## DATA
*** Begin section ***
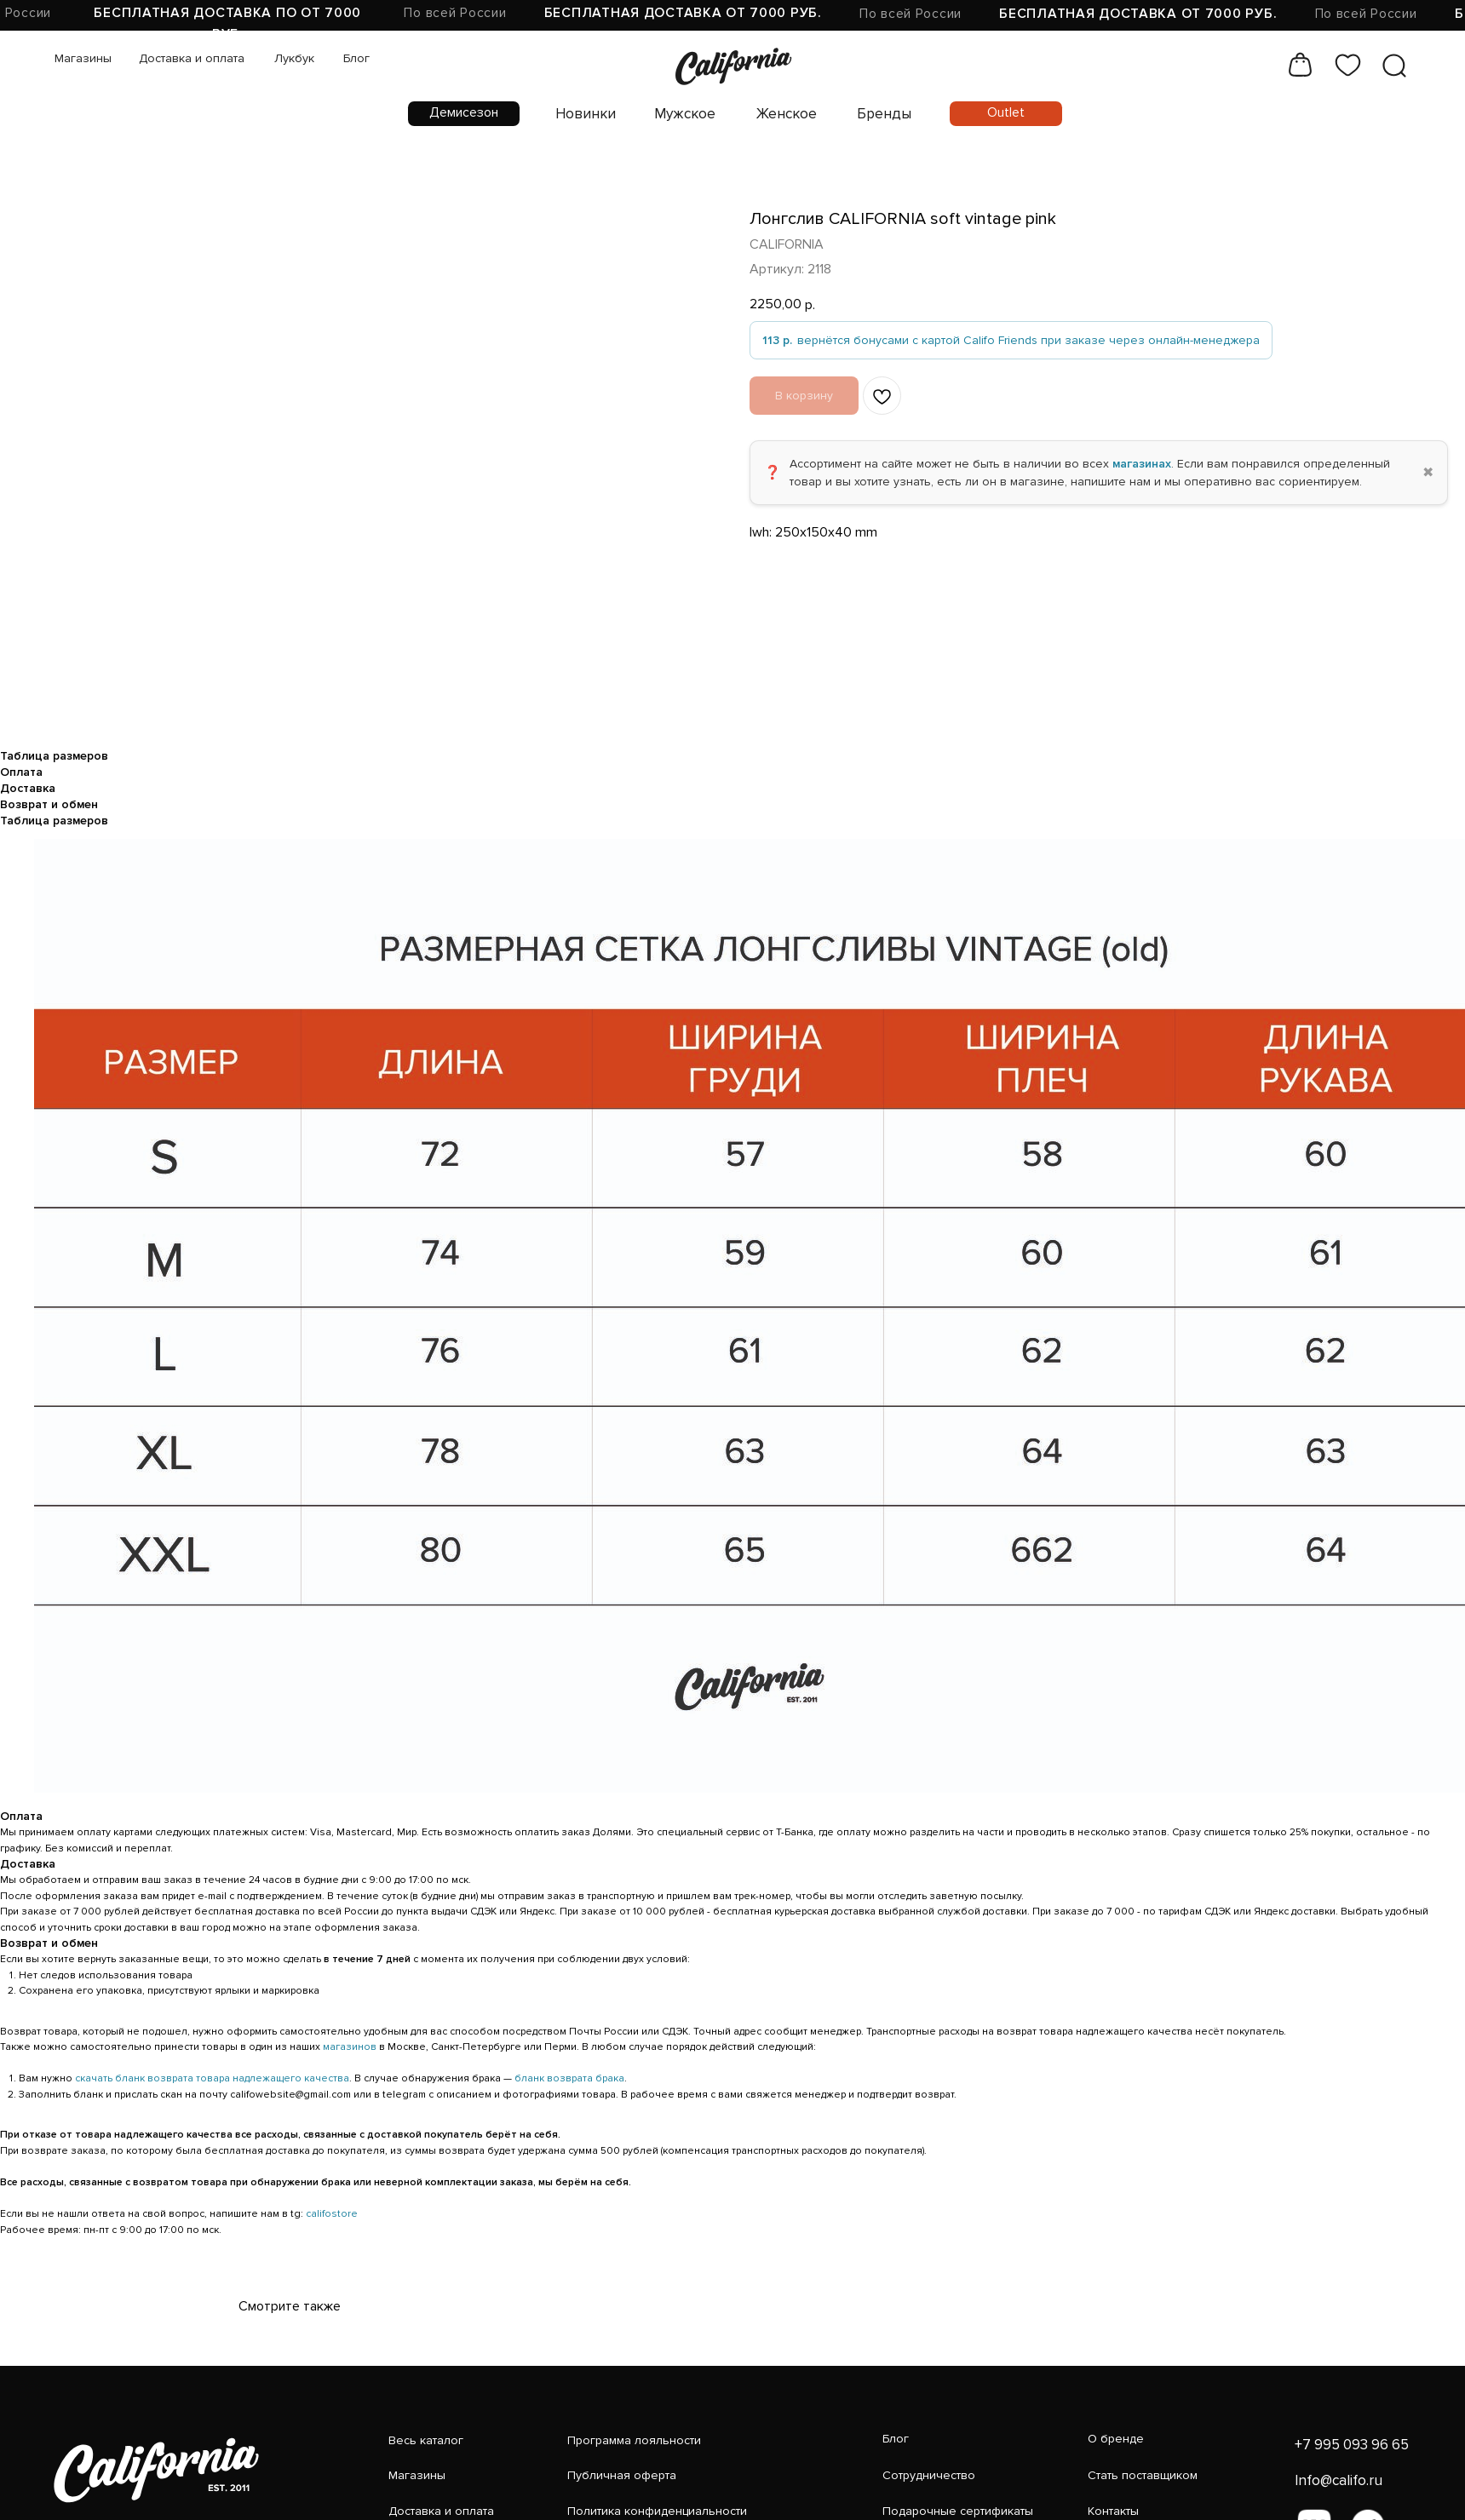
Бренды (725, 92)
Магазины (70, 48)
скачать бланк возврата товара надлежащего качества (212, 2078)
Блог (292, 48)
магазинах (1141, 463)
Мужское (562, 92)
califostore (332, 2213)
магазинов (349, 2047)
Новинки (480, 92)
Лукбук (242, 48)
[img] (601, 53)
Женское (646, 92)
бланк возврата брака (569, 2078)
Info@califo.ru (1099, 2460)
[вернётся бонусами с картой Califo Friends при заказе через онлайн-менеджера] (1011, 340)
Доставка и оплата (159, 48)
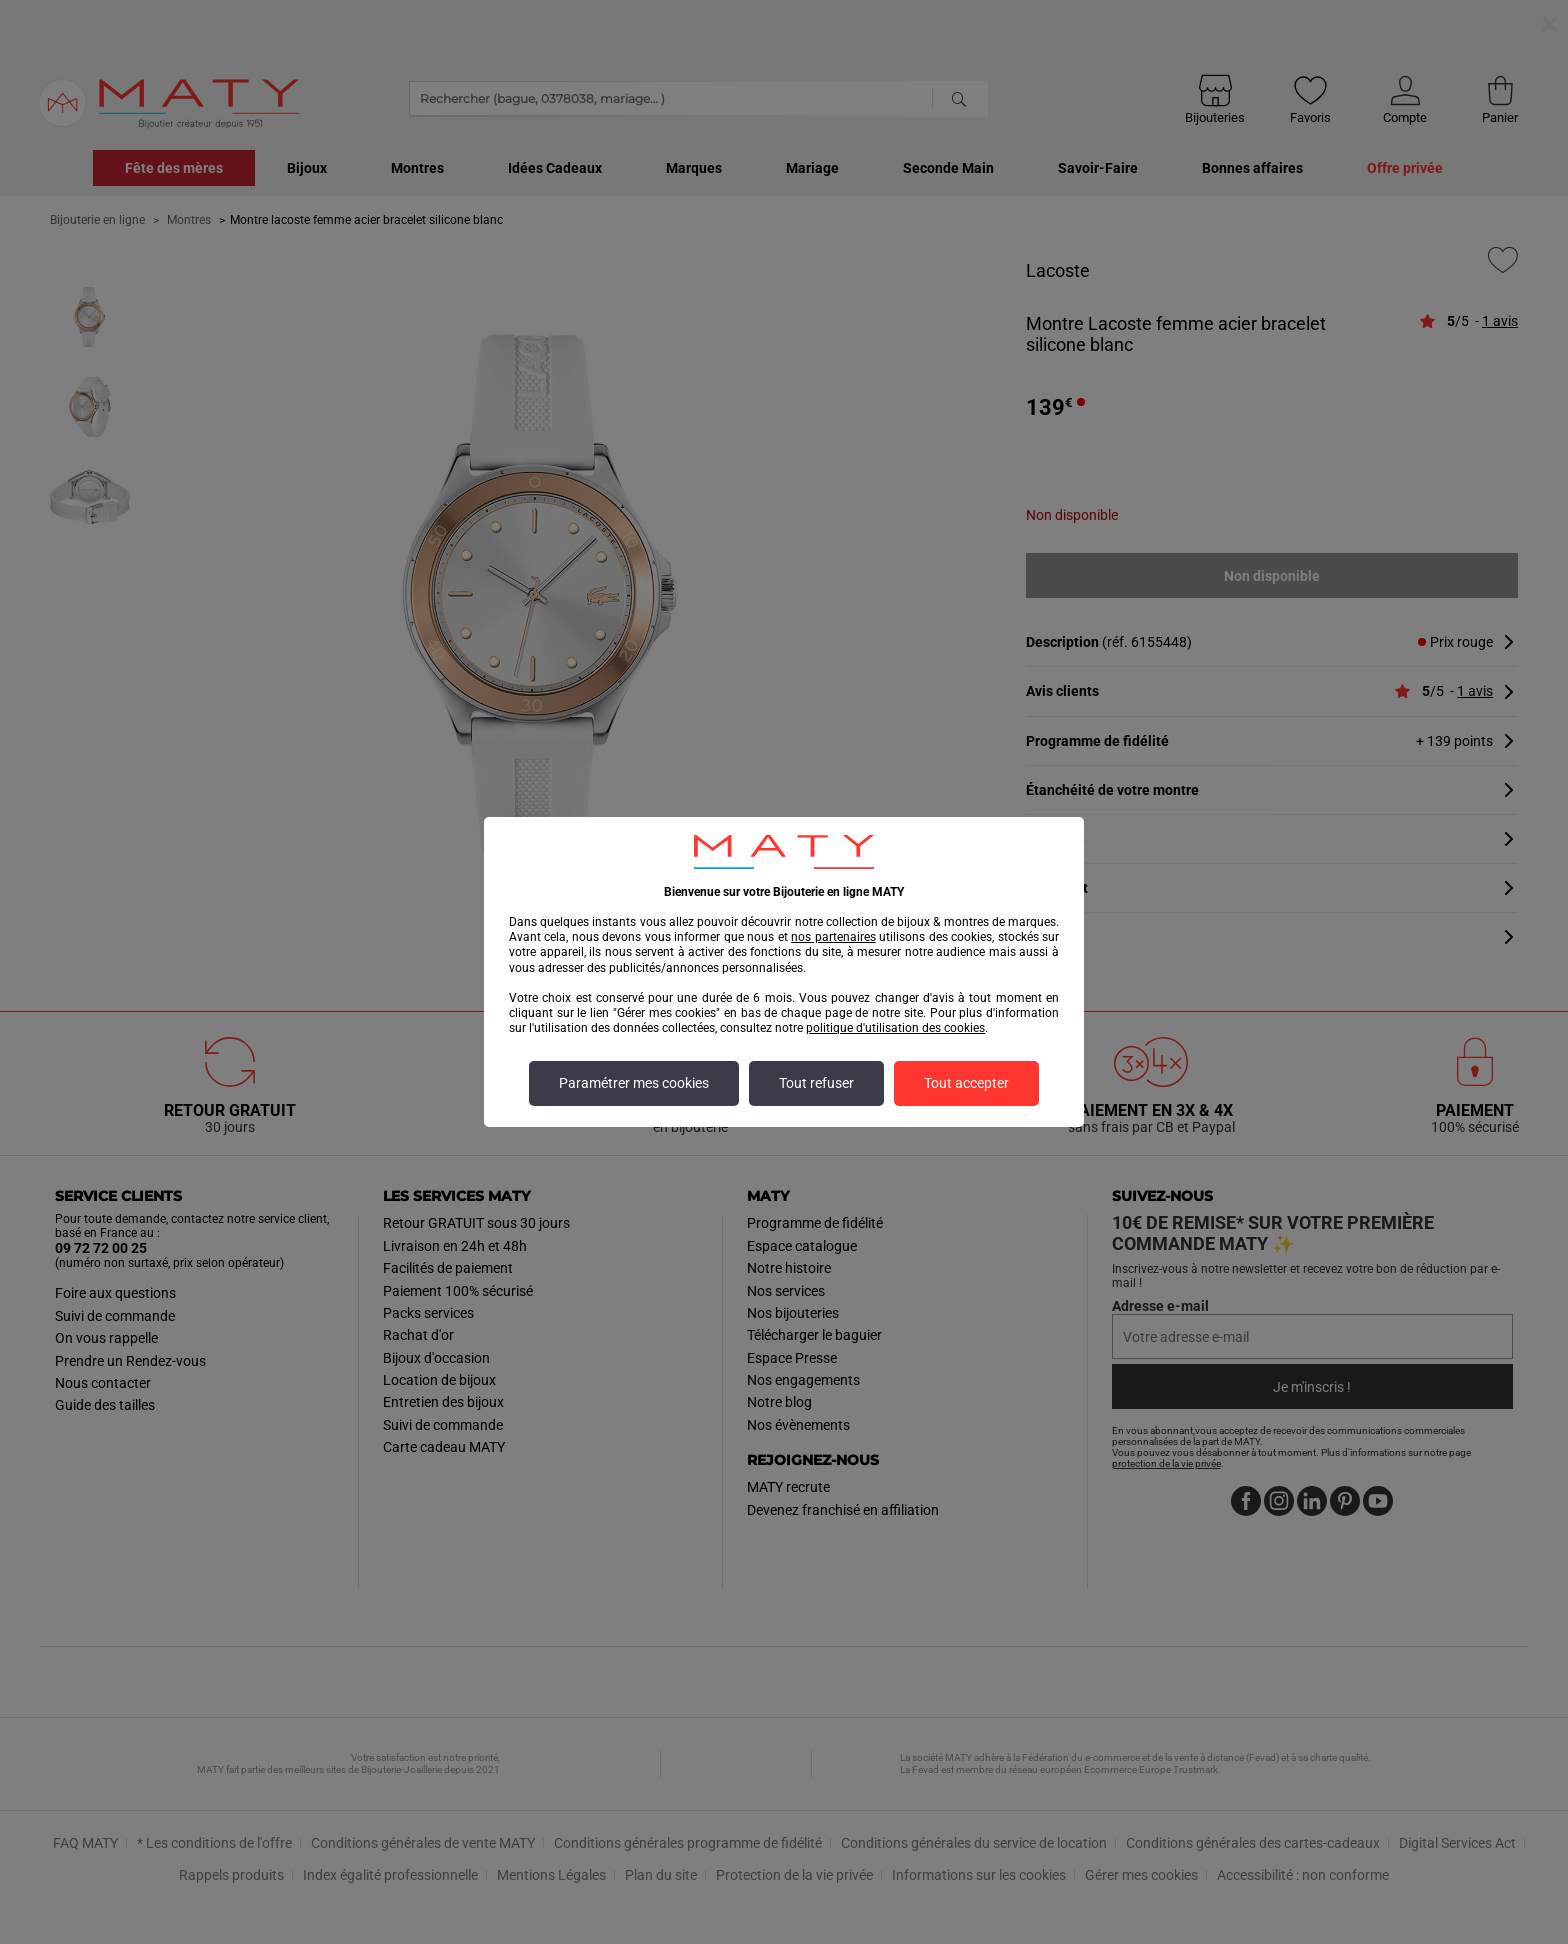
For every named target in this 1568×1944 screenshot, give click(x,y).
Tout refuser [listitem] (816, 1084)
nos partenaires (833, 937)
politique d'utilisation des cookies (895, 1028)
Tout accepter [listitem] (966, 1084)
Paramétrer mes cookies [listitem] (634, 1084)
*** End section ***
Write out every line from the entries where "listitem" appears.

## SOLUTION BELOW
Tout refuser [listitem] (816, 1084)
Tout accepter [listitem] (966, 1084)
Paramétrer mes cookies [listitem] (634, 1084)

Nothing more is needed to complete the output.